Quantitative OCTA opens a unique opportunity to enable computer-aided disease detection and AI classification of different eye disease. Machine learning techniques have been explored for the different applications in OCTA. One of the main applications of machine learning in OCTA is for the classification of retinopathies, i.e. DR,^{15,30,36,52,60} SCR,^19,20 and CRVO. ⁶⁴ However, one limitation to these studies is the small dataset size. As a relatively new imaging modality, there is a limitation in the available datasets for OCTA. The dataset size is critical in machine learning applications, due to the problem of overfitting, which is when the algorithm has memorized the training data. While this challenge is quite posing for traditional machine learning approaches, strategies to overcome this limitation have been explored for deep learning methods. A commonly used method to increase the dataset size is the use of data augmentation, i.e. randomized rotations, vertical/horizontal flipping. Transfer learning can also be employed to alleviate the concerns of dataset size. By pretraining the CNN, the CNN will already be optimized for feature extraction and thus reducing the requirement for large data.

For model performance evaluations, cross-validation methods have been commonly employed. Cross-validation involves the division of the dataset into several pairs of training and testing datasets. The performance of the model on all the testing sets is averaged and reported. This therefore poses another challenge in machine learning applications which is the use of external validation. A recent study employing transfer learning for the classification of DR reported an overall accuracy of 87.27% on the cross-validation performance; however, additional external validation results revealed a 70.83% accuracy. This indicates that there is some overfitting due to a limited dataset. While the results of machine learning in OCTA show promising results, it is vital for future studies to employ external validation to evaluate the model’s performance on novel data. Additionally, many of these studies employ dataset from a homogenous demographic and one device and therefore may contain biases. To alleviate these issues, a multiple-institution collaboration is required.

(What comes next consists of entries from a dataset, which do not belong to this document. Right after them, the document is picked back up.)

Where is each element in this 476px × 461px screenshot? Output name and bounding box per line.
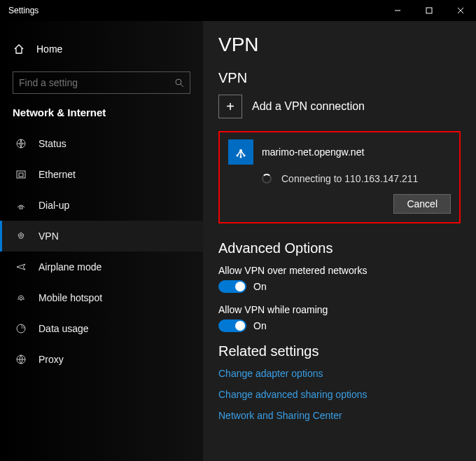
sidebar-item-airplane[interactable]: Airplane mode (0, 252, 203, 282)
minimize-button[interactable] (382, 0, 413, 21)
sidebar-item-label: VPN (38, 230, 59, 242)
page-heading: VPN (218, 34, 461, 56)
ethernet-icon (15, 169, 27, 180)
sidebar-item-ethernet[interactable]: Ethernet (0, 159, 203, 190)
plus-icon: + (218, 95, 242, 118)
connection-status: Connecting to 110.163.147.211 (281, 173, 418, 184)
sidebar: Home Network & Internet Status Ethernet … (0, 21, 203, 461)
svg-rect-1 (426, 8, 432, 13)
metered-toggle[interactable] (218, 280, 246, 293)
close-button[interactable] (444, 0, 476, 21)
add-vpn-label: Add a VPN connection (252, 100, 365, 113)
roaming-option-label: Allow VPN while roaming (218, 304, 461, 315)
metered-option-label: Allow VPN over metered networks (218, 265, 461, 276)
category-title: Network & Internet (0, 105, 203, 128)
related-settings-heading: Related settings (218, 343, 461, 359)
svg-rect-8 (19, 173, 23, 177)
sidebar-item-label: Ethernet (38, 169, 76, 180)
roaming-toggle-state: On (253, 320, 267, 331)
search-icon (174, 78, 184, 88)
svg-point-4 (176, 79, 181, 85)
maximize-button[interactable] (413, 0, 444, 21)
vpn-icon (15, 230, 27, 242)
titlebar: Settings (0, 0, 476, 21)
search-input[interactable] (19, 77, 174, 88)
svg-point-17 (240, 156, 242, 158)
svg-rect-9 (20, 207, 22, 209)
vpn-connection-card[interactable]: marimo-net.opengw.net Connecting to 110.… (218, 131, 461, 223)
dialup-icon (15, 200, 27, 211)
svg-line-5 (181, 84, 183, 87)
sidebar-item-label: Status (38, 138, 66, 149)
sidebar-item-label: Mobile hotspot (38, 292, 102, 303)
home-nav[interactable]: Home (0, 35, 203, 63)
window-title: Settings (8, 6, 382, 15)
svg-point-16 (244, 155, 246, 157)
svg-point-11 (20, 299, 22, 301)
airplane-icon (15, 261, 27, 273)
sidebar-item-hotspot[interactable]: Mobile hotspot (0, 282, 203, 313)
vpn-connection-icon (228, 139, 253, 165)
section-heading: VPN (218, 70, 461, 86)
link-network-center[interactable]: Network and Sharing Center (218, 410, 461, 421)
sidebar-item-label: Proxy (38, 354, 64, 365)
add-vpn-button[interactable]: + Add a VPN connection (218, 95, 461, 118)
link-adapter-options[interactable]: Change adapter options (218, 368, 461, 379)
connection-name: marimo-net.opengw.net (262, 146, 364, 158)
svg-point-15 (237, 155, 239, 157)
sidebar-item-proxy[interactable]: Proxy (0, 344, 203, 375)
hotspot-icon (15, 292, 27, 303)
roaming-toggle[interactable] (218, 319, 246, 332)
sidebar-item-status[interactable]: Status (0, 128, 203, 159)
sidebar-item-label: Airplane mode (38, 261, 102, 273)
sidebar-item-dialup[interactable]: Dial-up (0, 190, 203, 221)
sidebar-item-vpn[interactable]: VPN (0, 221, 203, 252)
data-usage-icon (15, 323, 27, 334)
cancel-button[interactable]: Cancel (393, 194, 451, 214)
sidebar-item-label: Dial-up (38, 200, 69, 211)
sidebar-item-label: Data usage (38, 323, 89, 334)
status-icon (15, 138, 27, 149)
spinner-icon (262, 174, 272, 184)
sidebar-item-datausage[interactable]: Data usage (0, 313, 203, 344)
metered-toggle-state: On (253, 281, 267, 292)
home-icon (13, 43, 25, 55)
main-content: VPN VPN + Add a VPN connection marimo-ne… (203, 21, 476, 461)
link-sharing-options[interactable]: Change advanced sharing options (218, 389, 461, 400)
advanced-options-heading: Advanced Options (218, 240, 461, 256)
proxy-icon (15, 354, 27, 365)
svg-point-10 (20, 235, 22, 237)
search-box[interactable] (13, 71, 190, 94)
home-label: Home (36, 43, 62, 55)
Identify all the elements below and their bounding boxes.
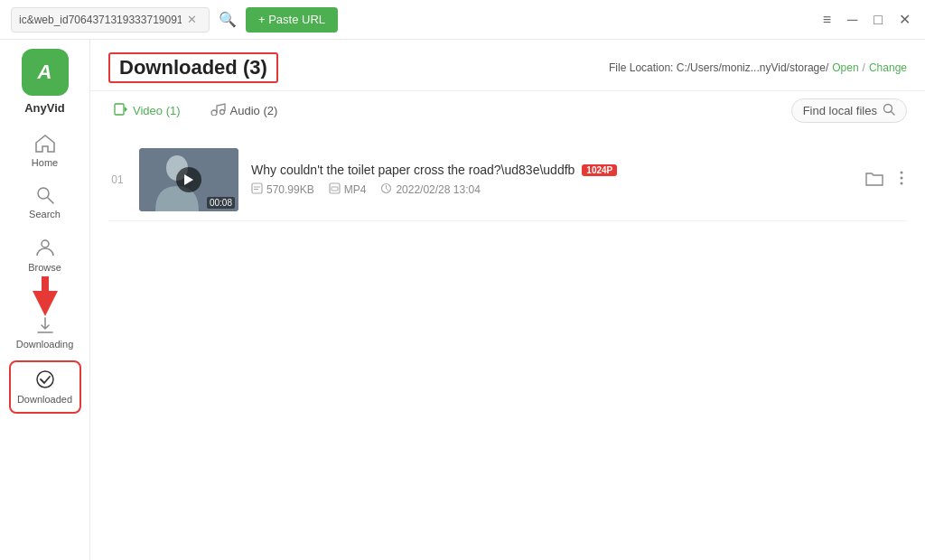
sidebar-item-search[interactable]: Search (9, 179, 81, 227)
open-folder-button[interactable] (862, 166, 887, 194)
svg-point-7 (211, 110, 217, 116)
quality-badge: 1024P (582, 164, 617, 176)
change-location-link[interactable]: Change (869, 61, 907, 74)
tabs-row: Video (1) Audio (2) Find local files (90, 91, 925, 130)
svg-line-1 (48, 198, 53, 203)
more-options-button[interactable] (896, 166, 907, 194)
video-thumbnail[interactable]: 00:08 (139, 148, 238, 211)
search-button[interactable]: 🔍 (217, 9, 238, 30)
svg-line-10 (892, 112, 895, 116)
titlebar: ic&web_id70643713193337190917 ✕ 🔍 + Past… (0, 0, 925, 40)
video-title-row: Why couldn't the toilet paper cross the … (251, 163, 849, 177)
date-meta: 2022/02/28 13:04 (380, 182, 480, 197)
menu-button[interactable]: ≡ (819, 10, 835, 30)
find-local-files-button[interactable]: Find local files (791, 98, 907, 123)
video-format: MP4 (344, 183, 367, 196)
browse-icon (35, 238, 55, 260)
sidebar-item-downloaded[interactable]: Downloaded (9, 360, 81, 414)
close-button[interactable]: ✕ (895, 9, 914, 30)
video-actions (862, 166, 907, 194)
search-nav-icon (36, 186, 54, 207)
location-separator: / (863, 61, 865, 74)
sidebar: A AnyVid Home Search (0, 40, 90, 560)
paste-url-button[interactable]: + Paste URL (246, 7, 338, 33)
file-size-meta: 570.99KB (251, 182, 314, 197)
sidebar-item-browse[interactable]: Browse (9, 230, 81, 280)
content-header: Downloaded (3) File Location: C:/Users/m… (90, 40, 925, 91)
video-index: 01 (108, 173, 126, 186)
video-list: 01 00:08 (90, 130, 925, 560)
search-icon: 🔍 (219, 12, 237, 27)
audio-tab-icon (210, 103, 226, 118)
url-clear-button[interactable]: ✕ (187, 14, 197, 25)
format-icon (329, 182, 341, 197)
sidebar-item-downloading-label: Downloading (16, 339, 74, 350)
format-meta: MP4 (329, 182, 367, 197)
video-tab-label: Video (1) (133, 104, 181, 117)
video-duration: 00:08 (207, 197, 235, 209)
app-name: AnyVid (24, 101, 65, 115)
video-info: Why couldn't the toilet paper cross the … (251, 163, 849, 197)
svg-marker-3 (33, 276, 58, 316)
maximize-button[interactable]: □ (870, 10, 886, 30)
logo-letter: A (38, 62, 52, 82)
play-button[interactable] (176, 167, 201, 192)
window-controls: ≡ ─ □ ✕ (819, 9, 914, 30)
svg-rect-14 (252, 183, 262, 193)
video-meta: 570.99KB MP4 (251, 182, 849, 197)
file-size: 570.99KB (266, 183, 314, 196)
svg-point-8 (220, 110, 224, 115)
find-local-label: Find local files (803, 104, 877, 117)
audio-tab-label: Audio (2) (230, 104, 278, 117)
sidebar-item-search-label: Search (29, 209, 61, 219)
svg-rect-18 (332, 187, 338, 191)
tabs-left: Video (1) Audio (2) (108, 100, 283, 121)
find-local-search-icon (883, 103, 895, 118)
tab-audio[interactable]: Audio (2) (204, 100, 284, 121)
url-bar[interactable]: ic&web_id70643713193337190917 ✕ (11, 7, 210, 33)
app-logo: A (22, 49, 69, 96)
downloaded-icon (35, 369, 55, 392)
svg-point-22 (901, 182, 903, 184)
svg-point-21 (901, 176, 903, 179)
page-title: Downloaded (3) (108, 52, 278, 83)
video-title: Why couldn't the toilet paper cross the … (251, 163, 575, 177)
sidebar-item-home-label: Home (32, 157, 58, 168)
svg-point-20 (901, 171, 903, 173)
svg-rect-6 (115, 104, 124, 115)
open-location-link[interactable]: Open (832, 61, 858, 74)
url-text: ic&web_id70643713193337190917 (19, 14, 182, 26)
sidebar-item-downloaded-label: Downloaded (17, 394, 72, 405)
video-date: 2022/02/28 13:04 (396, 183, 480, 196)
video-tab-icon (114, 103, 128, 118)
tab-video[interactable]: Video (1) (108, 100, 186, 121)
main-layout: A AnyVid Home Search (0, 40, 925, 560)
file-location: File Location: C:/Users/moniz...nyVid/st… (609, 61, 907, 74)
sidebar-item-home[interactable]: Home (9, 127, 81, 175)
home-icon (35, 135, 55, 155)
svg-point-5 (37, 371, 53, 387)
content-area: Downloaded (3) File Location: C:/Users/m… (90, 40, 925, 560)
svg-marker-13 (184, 174, 193, 185)
filesize-icon (251, 182, 263, 197)
clock-icon (380, 182, 392, 197)
sidebar-item-browse-label: Browse (28, 262, 61, 273)
svg-point-0 (38, 188, 49, 199)
table-row: 01 00:08 (108, 139, 907, 221)
minimize-button[interactable]: ─ (844, 10, 861, 30)
svg-point-2 (42, 240, 49, 247)
file-location-text: File Location: C:/Users/moniz...nyVid/st… (609, 61, 828, 74)
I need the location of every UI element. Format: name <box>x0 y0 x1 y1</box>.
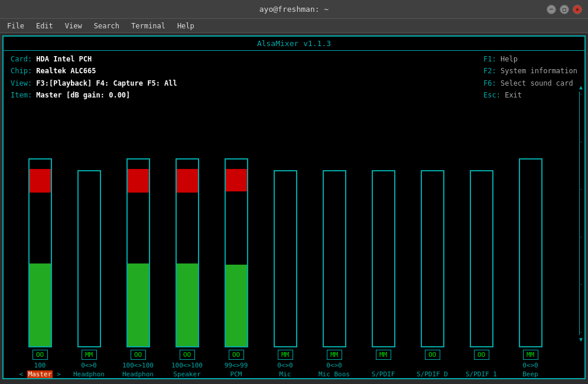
ch-label: Headphon <box>73 370 105 378</box>
alsamixer-container: AlsaMixer v1.1.3 Card: HDA Intel PCH Chi… <box>2 35 586 379</box>
ch-label: S/PDIF <box>372 370 395 378</box>
scroll-indicator: ▲ - - - - - - ▼ <box>579 84 583 343</box>
mm-box: OO <box>180 350 195 360</box>
fader-green <box>226 265 247 346</box>
fader-container <box>126 158 150 347</box>
fader-fill <box>520 169 541 346</box>
fader-gap <box>128 193 149 263</box>
fader-container <box>225 158 248 347</box>
fader-gap <box>177 193 198 263</box>
scroll-track: - - - - - - <box>579 92 583 335</box>
fader-container <box>519 158 542 347</box>
channel-headphon[interactable]: MM 0<>0 Headphon <box>64 170 113 378</box>
channel-speaker[interactable]: OO 100<>100 Speaker <box>163 158 212 378</box>
ch-label: PCM <box>230 370 242 378</box>
title-bar-buttons: ─ □ ✕ <box>547 5 582 14</box>
fader-gap <box>520 169 541 346</box>
chip-value: Realtek ALC665 <box>36 67 96 75</box>
ch-label: S/PDIF 1 <box>466 370 497 378</box>
channel-mic[interactable]: MM 0<>0 Mic <box>261 170 310 378</box>
mm-box: MM <box>82 350 97 360</box>
channel-headphon[interactable]: OO 100<>100 Headphon <box>113 158 163 378</box>
fader-gap <box>226 191 247 265</box>
fader-container <box>176 158 199 347</box>
fader-red <box>128 169 149 193</box>
channel-beep[interactable]: MM 0<>0 Beep <box>506 158 555 378</box>
ch-label: Mic Boos <box>319 370 350 378</box>
scroll-up-arrow: ▲ <box>579 84 583 90</box>
maximize-button[interactable]: □ <box>560 5 569 14</box>
fader-container-empty <box>372 170 395 347</box>
view-value: F3:[Playback] F4: Capture F5: All <box>36 79 177 87</box>
menu-file[interactable]: File <box>2 21 29 31</box>
alsa-title: AlsaMixer v1.1.3 <box>4 37 584 51</box>
ch-label: S/PDIF D <box>417 370 448 378</box>
menu-view[interactable]: View <box>60 21 87 31</box>
ch-label: Mic <box>280 370 291 378</box>
close-button[interactable]: ✕ <box>573 5 582 14</box>
channels-area: OO 100 < Master > MM 0<>0 Headphon OO 10… <box>4 104 584 378</box>
vol-value: 100 <box>34 362 46 369</box>
vol-value <box>479 362 483 369</box>
title-bar-text: ayo@freshman: ~ <box>41 5 547 14</box>
channel-s/pdif-d[interactable]: OO S/PDIF D <box>408 170 457 378</box>
menu-edit[interactable]: Edit <box>31 21 58 31</box>
scroll-down-arrow: ▼ <box>579 336 583 343</box>
vol-value: 0<>0 <box>81 362 97 369</box>
fader-red <box>177 169 198 193</box>
fader-container-empty <box>470 170 493 347</box>
menu-terminal[interactable]: Terminal <box>126 21 170 31</box>
mm-box: MM <box>278 350 293 360</box>
minimize-button[interactable]: ─ <box>547 5 556 14</box>
vol-value: 0<>0 <box>277 362 293 369</box>
info-left: Card: HDA Intel PCH Chip: Realtek ALC665… <box>11 53 177 102</box>
fader-container-empty <box>274 170 297 347</box>
mm-box: OO <box>33 350 48 360</box>
mm-box: MM <box>523 350 538 360</box>
channel-pcm[interactable]: OO 99<>99 PCM <box>212 158 261 378</box>
fader-red <box>30 169 51 193</box>
mm-box: OO <box>474 350 489 360</box>
fader-fill <box>128 169 149 346</box>
fader-gap <box>30 193 51 263</box>
ch-label: Speaker <box>173 370 200 378</box>
mm-box: MM <box>327 350 342 360</box>
ch-label: Headphon <box>122 370 154 378</box>
fader-container-empty <box>421 170 444 347</box>
fader-green <box>177 263 198 346</box>
vol-value <box>430 362 434 369</box>
channel-master[interactable]: OO 100 < Master > <box>15 158 64 378</box>
mm-box: OO <box>425 350 440 360</box>
fader-container <box>28 158 52 347</box>
info-right: F1: Help F2: System information F6: Sele… <box>483 53 577 102</box>
info-row: Card: HDA Intel PCH Chip: Realtek ALC665… <box>4 51 584 104</box>
mm-box: OO <box>131 350 146 360</box>
fader-green <box>128 263 149 346</box>
fader-red <box>226 169 247 191</box>
vol-value <box>381 362 385 369</box>
vol-value: 99<>99 <box>225 362 248 369</box>
menu-bar: File Edit View Search Terminal Help <box>0 19 588 33</box>
mm-box: OO <box>229 350 244 360</box>
fader-green <box>30 263 51 346</box>
title-bar: ayo@freshman: ~ ─ □ ✕ <box>0 0 588 19</box>
mm-box: MM <box>376 350 391 360</box>
fader-container-empty <box>323 170 346 347</box>
menu-search[interactable]: Search <box>89 21 124 31</box>
fader-fill <box>177 169 198 346</box>
vol-value: 0<>0 <box>326 362 342 369</box>
channel-mic-boos[interactable]: MM 0<>0 Mic Boos <box>310 170 359 378</box>
vol-value: 100<>100 <box>171 362 203 369</box>
fader-container-empty <box>77 170 101 347</box>
vol-value: 100<>100 <box>122 362 154 369</box>
vol-value: 0<>0 <box>522 362 538 369</box>
channel-s/pdif-1[interactable]: OO S/PDIF 1 <box>457 170 506 378</box>
menu-help[interactable]: Help <box>173 21 199 31</box>
ch-label: Beep <box>522 370 538 378</box>
ch-label-selected: < Master > <box>19 370 60 378</box>
fader-fill <box>30 169 51 346</box>
channel-s/pdif[interactable]: MM S/PDIF <box>359 170 408 378</box>
card-value: HDA Intel PCH <box>36 55 92 63</box>
item-value: Master [dB gain: 0.00] <box>36 91 130 99</box>
fader-fill <box>226 169 247 346</box>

While deep learning offers benefit to decrease burden in manual feature development and ease of usability, deep learning models have low interpretability. Since the user does not know what types of features are being learned and used for to make the prediction. Different methods have been explored to alleviate this “black box” view of deep learning, such as occlusion maps ⁶⁵ and grad-cams,^52,64 which highlight areas of the input image contributes most to the prediction. For example, a CNN may predict an image as referrable DR. Employing grad-CAM could highlight areas of hard exudates in the input image that have a strong influence on the final classification (Figure 7(b)). Therefore, future studies should incorporate these techniques to increase the physician’s trust in the network and acceptability of AI for clinical use.

Conclusion

OCTA provides a noninvasive label-free solution for high resolution imaging of the retinal vasculature. Quantitative OCTA features have been developed to standardize vascular distortions associated with eye conditions. This creates a unique opportunity to employ AI-technologies in OCTA. Machine learning algorithms have been employed to utilize OCTA features for the classification and staging of different retinopathies. Deep learning has also been demonstrated as a viable tool for automatic AV-classification, segmentation of avascular areas and other regions of interests in OCTA. AI-based technologies can alleviate the burden for experienced physicians and foster mass screening programs.